The founder of William Penn shares the ups and downs of his premium stationery business in the digital age—and why it is here to stay in spite of the pandemic

Nikhil Ranjan, the founder of William Penn.
Nikhil Ranjan, the founder of William Penn. (Priya Kuriyan)

You may remember the scene from the 2009 movie 3 Idiots. Viru Sahastrabuddhe, the tyrannical head of the Imperial College of Engineering (played by Boman Irani), is busy haranguing a new batch of students with a pep talk. At one point, he brandishes a pen from his pocket and proceeds to brag about its unique qualities. Millions of dollars had been spent to create its special design, he tells his attentive audience, in his inimitable lisp. It is the only pen in the world that can write in space, under zero gravity. But the dramatic impact of the moment is deflated by Ranchoddas Shamaldas Chanchad (Aamir Khan), who pipes up with a question. Why did astronauts not consider writing with a pencil? he asks—they could have saved everyone a lot of money! Amid much tittering, Sahastrabuddhe beats a hasty retreat, fumbling for an answer.

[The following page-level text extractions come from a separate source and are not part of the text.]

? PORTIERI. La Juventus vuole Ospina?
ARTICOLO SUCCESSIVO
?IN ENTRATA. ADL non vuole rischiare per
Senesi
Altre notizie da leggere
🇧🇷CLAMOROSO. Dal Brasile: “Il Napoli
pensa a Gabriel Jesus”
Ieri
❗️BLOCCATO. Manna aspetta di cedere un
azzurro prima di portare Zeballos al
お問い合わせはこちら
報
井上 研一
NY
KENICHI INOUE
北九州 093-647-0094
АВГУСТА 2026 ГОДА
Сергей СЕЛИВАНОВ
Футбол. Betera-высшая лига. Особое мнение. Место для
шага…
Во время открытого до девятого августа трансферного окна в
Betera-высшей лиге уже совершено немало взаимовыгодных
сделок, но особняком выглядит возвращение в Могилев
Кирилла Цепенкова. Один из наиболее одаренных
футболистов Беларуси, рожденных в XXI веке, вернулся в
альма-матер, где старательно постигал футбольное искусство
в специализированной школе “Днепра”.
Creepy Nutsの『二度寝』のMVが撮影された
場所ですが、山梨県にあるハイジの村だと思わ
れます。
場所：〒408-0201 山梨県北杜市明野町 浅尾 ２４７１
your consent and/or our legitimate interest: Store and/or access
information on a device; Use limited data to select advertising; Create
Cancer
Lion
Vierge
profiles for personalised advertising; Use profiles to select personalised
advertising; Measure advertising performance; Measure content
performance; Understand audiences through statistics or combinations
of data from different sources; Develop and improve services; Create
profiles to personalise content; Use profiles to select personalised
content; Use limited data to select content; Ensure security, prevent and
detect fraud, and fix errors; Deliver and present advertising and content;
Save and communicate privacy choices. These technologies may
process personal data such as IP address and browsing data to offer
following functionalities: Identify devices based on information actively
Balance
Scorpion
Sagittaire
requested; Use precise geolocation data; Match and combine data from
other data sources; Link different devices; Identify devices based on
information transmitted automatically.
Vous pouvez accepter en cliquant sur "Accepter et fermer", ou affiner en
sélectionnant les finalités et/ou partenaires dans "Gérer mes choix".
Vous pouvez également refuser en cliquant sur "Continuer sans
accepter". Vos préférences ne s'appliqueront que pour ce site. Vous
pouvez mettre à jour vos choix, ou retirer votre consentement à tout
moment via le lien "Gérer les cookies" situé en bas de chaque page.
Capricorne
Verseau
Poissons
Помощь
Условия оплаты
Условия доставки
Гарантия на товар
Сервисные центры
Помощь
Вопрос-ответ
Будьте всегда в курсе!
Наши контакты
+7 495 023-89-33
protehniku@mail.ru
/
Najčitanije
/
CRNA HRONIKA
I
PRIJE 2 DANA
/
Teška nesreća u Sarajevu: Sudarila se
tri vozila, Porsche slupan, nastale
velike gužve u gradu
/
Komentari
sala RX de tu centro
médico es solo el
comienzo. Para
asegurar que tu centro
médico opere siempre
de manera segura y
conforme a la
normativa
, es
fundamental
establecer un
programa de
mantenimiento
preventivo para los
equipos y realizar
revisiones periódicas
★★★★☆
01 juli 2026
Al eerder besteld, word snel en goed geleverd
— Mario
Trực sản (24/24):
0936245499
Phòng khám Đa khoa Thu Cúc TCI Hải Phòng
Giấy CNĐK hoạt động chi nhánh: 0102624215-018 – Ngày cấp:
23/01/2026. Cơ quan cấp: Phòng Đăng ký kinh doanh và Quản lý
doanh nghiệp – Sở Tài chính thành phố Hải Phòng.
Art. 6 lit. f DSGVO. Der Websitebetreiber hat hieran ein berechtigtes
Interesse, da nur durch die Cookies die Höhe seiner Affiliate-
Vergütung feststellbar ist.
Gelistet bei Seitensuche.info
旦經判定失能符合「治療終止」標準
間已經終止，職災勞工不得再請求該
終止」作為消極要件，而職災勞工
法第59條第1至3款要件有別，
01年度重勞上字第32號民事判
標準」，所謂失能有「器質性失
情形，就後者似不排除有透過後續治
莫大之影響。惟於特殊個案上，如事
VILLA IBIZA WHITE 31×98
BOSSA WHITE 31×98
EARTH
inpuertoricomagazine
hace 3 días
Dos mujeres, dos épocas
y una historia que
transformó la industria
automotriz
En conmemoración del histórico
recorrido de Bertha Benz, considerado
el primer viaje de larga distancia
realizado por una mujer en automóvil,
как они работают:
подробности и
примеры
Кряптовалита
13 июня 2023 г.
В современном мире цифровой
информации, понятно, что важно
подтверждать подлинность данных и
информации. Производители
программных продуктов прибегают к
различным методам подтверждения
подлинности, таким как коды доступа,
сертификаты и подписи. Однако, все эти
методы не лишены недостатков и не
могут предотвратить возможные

Nikhil Ranjan, founder and managing director of the premium stationery company William Penn, who is telling me this anecdote, supplies the answer to why they couldn’t have used a pencil. “Most pencils have graphite, which can cause havoc inside a space shuttle,” he says, sitting in his headquarters on a quiet street in Koramangala in Bengaluru. “That’s why the Fisher space pen was created in the 1950s as an anti-gravity device to write with in space.”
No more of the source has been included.